What technology platforms will you use?

We are using low-cost, open-source solutions that can serve as ubiquitous mobile sensing devices (USDs). These tools include Arduino microcontrollers — multi-parameter sensor units that use solar power to detect water quality variables, such as temperature, acidity, alkalinity, electrical conductivity, dissolved oxygen, turbidity, and nitrogen — and low-cost proximity beacons for creating a network that defines the community’s waterways. The beacon network will prompt data input at the outset of the project, as well as enable users to interact with the story in atomized form as a location-based narrative. We will build a mobile app for entering and sharing the data, that uses open-source code, such as proximitykit, as well as experimenting with Qualcomm Vuforia and Metaio, which are augmented reality software development platforms that can provide AR and location-based features in the mobile app.
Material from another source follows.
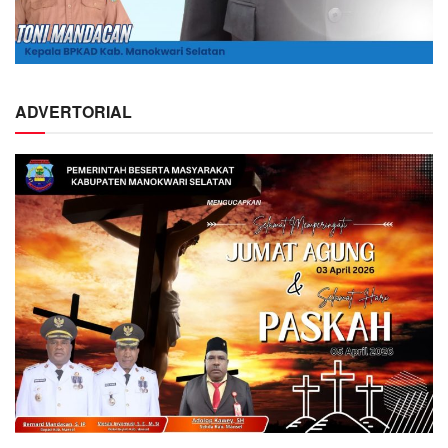
ADVERTORIAL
How might this experiment change teaching at your school or media practices in your partner’s newsroom?

This project builds upon the momentum within our College to experiment with new technology in reporting and publication processes and provides additional lessons learned, tools and templates for use in the classroom and in the newsrooms of our media partners. This experiment, as with others we have conducted, will result in adoption of new curriculum, both within established courses, but also informing the creation of new classes, as well as informing an innovation-focused Masters In Media Solutions program we are currently developing. Our program has long worked throughout the state with many West Virginia media outlets. This model helps to advance the relationship between our students, faculty and local media as ongoing collaborators in real-world experiments and problem solving. We will work with media participants after the project to help diffuse the skills, insights and results acquired through this project in their own newsrooms and professional networks.


What could go wrong?

Since we want the data to lead our students reporting, one potential problem is that we could become overwhelmed with story approaches. One way to avoid this is to fully utilize our expert environmental reporter, Ken Ward, and our water researchers, Nicolas Zegre and Todd Petty, to provide context around water quality issues in Morgantown and the state in general so that our students’ stories focus on the most pressing issues. Community engagement may be insufficient, and if so, we will address that early on and with persistence.

We assume everything that can, will go wrong, especially when experimenting with unfamiliar technologies and across different skill sets. We recognize that collaborative trouble shooting our way through those challenges is one of the key lessons for our students. We have minimized risks by assembling an enthusiastic team with experience working in innovation models; by working with low-cost open source tools and software; by working with technologists we have worked with in the past; and by drawing upon other expertise in the University and leveraging strong relationships with university technologists and faculty in computer science, interactive media. We accept that setbacks are an inherent part of experimentation, and make clear that a worthy goal is to instill improvisational skills in hacking technology and new processes. Sharing risks in this manner requires trust, and we will maintain consistent and transparent communication with all of our partners throughout the process so we can evaluate, adapt and improve our experiment as we move forward.